### DATA EXTRACT ###

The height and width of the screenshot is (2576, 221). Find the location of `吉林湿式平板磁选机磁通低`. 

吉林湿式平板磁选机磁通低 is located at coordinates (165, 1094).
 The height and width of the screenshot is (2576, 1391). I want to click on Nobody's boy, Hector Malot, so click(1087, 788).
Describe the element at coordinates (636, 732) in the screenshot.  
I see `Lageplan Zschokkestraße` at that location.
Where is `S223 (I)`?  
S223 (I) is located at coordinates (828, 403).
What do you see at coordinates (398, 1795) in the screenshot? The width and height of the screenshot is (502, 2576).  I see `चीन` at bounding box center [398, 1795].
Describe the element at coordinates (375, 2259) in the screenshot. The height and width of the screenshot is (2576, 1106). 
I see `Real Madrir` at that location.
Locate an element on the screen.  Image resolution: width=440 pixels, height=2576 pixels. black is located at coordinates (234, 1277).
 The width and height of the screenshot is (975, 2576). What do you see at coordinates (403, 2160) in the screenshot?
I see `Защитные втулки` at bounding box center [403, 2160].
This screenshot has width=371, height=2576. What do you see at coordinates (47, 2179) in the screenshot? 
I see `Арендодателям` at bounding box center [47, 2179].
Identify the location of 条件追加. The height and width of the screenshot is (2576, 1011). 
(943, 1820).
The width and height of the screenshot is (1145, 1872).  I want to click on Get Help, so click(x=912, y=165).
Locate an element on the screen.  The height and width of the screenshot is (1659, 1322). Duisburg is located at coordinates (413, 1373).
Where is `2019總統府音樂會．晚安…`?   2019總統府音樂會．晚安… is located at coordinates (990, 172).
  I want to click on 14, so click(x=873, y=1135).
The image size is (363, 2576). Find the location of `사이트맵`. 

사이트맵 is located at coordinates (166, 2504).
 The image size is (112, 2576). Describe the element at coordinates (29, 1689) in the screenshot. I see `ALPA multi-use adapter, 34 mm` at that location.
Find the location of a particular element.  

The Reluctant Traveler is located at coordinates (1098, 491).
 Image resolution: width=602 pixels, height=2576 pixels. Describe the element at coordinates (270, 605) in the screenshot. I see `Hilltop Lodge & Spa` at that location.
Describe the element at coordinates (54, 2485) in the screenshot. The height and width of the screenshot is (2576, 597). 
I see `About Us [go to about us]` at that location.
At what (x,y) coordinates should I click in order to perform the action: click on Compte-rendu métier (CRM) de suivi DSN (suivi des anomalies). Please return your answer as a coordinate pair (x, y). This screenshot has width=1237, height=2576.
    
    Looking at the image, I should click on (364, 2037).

###

*WORK TO BE COMPLETED:* The records above need to be retyped in full, exactly as given.

*TASK ANSWER:*
The height and width of the screenshot is (2576, 221). Find the location of `吉林湿式平板磁选机磁通低`. 

吉林湿式平板磁选机磁通低 is located at coordinates (165, 1094).
 The height and width of the screenshot is (2576, 1391). I want to click on Nobody's boy, Hector Malot, so click(1087, 788).
Describe the element at coordinates (636, 732) in the screenshot.  
I see `Lageplan Zschokkestraße` at that location.
Where is `S223 (I)`?  
S223 (I) is located at coordinates (828, 403).
What do you see at coordinates (398, 1795) in the screenshot? The width and height of the screenshot is (502, 2576).  I see `चीन` at bounding box center [398, 1795].
Describe the element at coordinates (375, 2259) in the screenshot. The height and width of the screenshot is (2576, 1106). 
I see `Real Madrir` at that location.
Locate an element on the screen.  Image resolution: width=440 pixels, height=2576 pixels. black is located at coordinates (234, 1277).
 The width and height of the screenshot is (975, 2576). What do you see at coordinates (403, 2160) in the screenshot?
I see `Защитные втулки` at bounding box center [403, 2160].
This screenshot has width=371, height=2576. What do you see at coordinates (47, 2179) in the screenshot? 
I see `Арендодателям` at bounding box center [47, 2179].
Identify the location of 条件追加. The height and width of the screenshot is (2576, 1011). 
(943, 1820).
The width and height of the screenshot is (1145, 1872).  I want to click on Get Help, so click(x=912, y=165).
Locate an element on the screen.  The height and width of the screenshot is (1659, 1322). Duisburg is located at coordinates (413, 1373).
Where is `2019總統府音樂會．晚安…`?   2019總統府音樂會．晚安… is located at coordinates (990, 172).
  I want to click on 14, so click(x=873, y=1135).
The image size is (363, 2576). Find the location of `사이트맵`. 

사이트맵 is located at coordinates (166, 2504).
 The image size is (112, 2576). Describe the element at coordinates (29, 1689) in the screenshot. I see `ALPA multi-use adapter, 34 mm` at that location.
Find the location of a particular element.  

The Reluctant Traveler is located at coordinates (1098, 491).
 Image resolution: width=602 pixels, height=2576 pixels. Describe the element at coordinates (270, 605) in the screenshot. I see `Hilltop Lodge & Spa` at that location.
Describe the element at coordinates (54, 2485) in the screenshot. The height and width of the screenshot is (2576, 597). 
I see `About Us [go to about us]` at that location.
At what (x,y) coordinates should I click in order to perform the action: click on Compte-rendu métier (CRM) de suivi DSN (suivi des anomalies). Please return your answer as a coordinate pair (x, y). This screenshot has width=1237, height=2576.
    
    Looking at the image, I should click on (364, 2037).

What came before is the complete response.